—Judgment, Supreme Court, Bronx County (Gerald Sheindlin, J.), rendered March 25, 1992, convicting defendant, after a jury trial, of criminal sale of a controlled substance in the third degree and sentencing him, as a second felony offender, to a term of 6 to 12 years, unanimously modified as a matter of discretion in the interest of justice to reduce the sentence to 4 Vi to 9 years, and otherwise affirmed.
This conviction arises out of a "buy-and-bust” operation, in which the defendant sold a vial of cocaine to an undercover police officer in exchange for a 10 dollar bill in prerecorded "buy money”. After completing that transaction, the undercover transmitted the description and location of defendant to the backup team, which quickly took defendant into custody. Soon thereafter, the undercover passed by in a car and confirmed the identity of defendant.
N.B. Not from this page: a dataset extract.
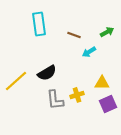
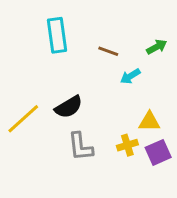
yellow cross: (77, 95) -> (127, 145), moved

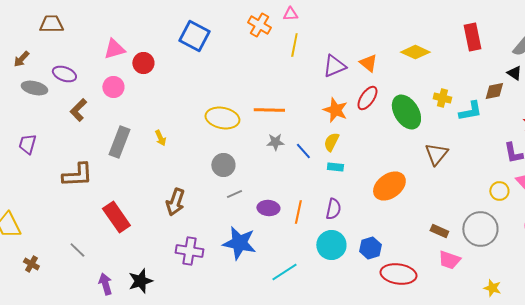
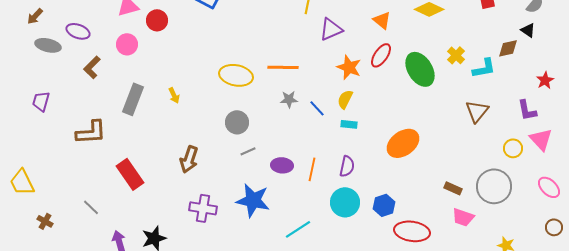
purple triangle: (334, 66) -> (331, 29), moved
yellow cross: (442, 98) -> (456, 55), turned 30
brown triangle: (436, 154) -> (477, 111), moved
In a search incident to arrest, the police recovered the prerecorded money from defendant.
Defendant’s challenge of the summary denial of his pretrial motion, which sought suppression of physical evidence and identification testimony, or, alternatively, a Dunaway/Mapp hearing, is without merit since he failed to allege facts sufficient to support the relief requested (CPL 710.60 [3] [b]; People v Rodriguez, 172 AD2d 191, lv denied 78 NY2d 926).
Further, Criminal Term correctly denied a hearing as to the prospective identification testimony of the undercover officer, *495since confirmatory identifications by police are generally not subject to suggestiveness (supra).
We find the sentence excessive to the extent indicated. Concur—Carro, J. P., Rosenberger, Ellerin and Kassal, JJ.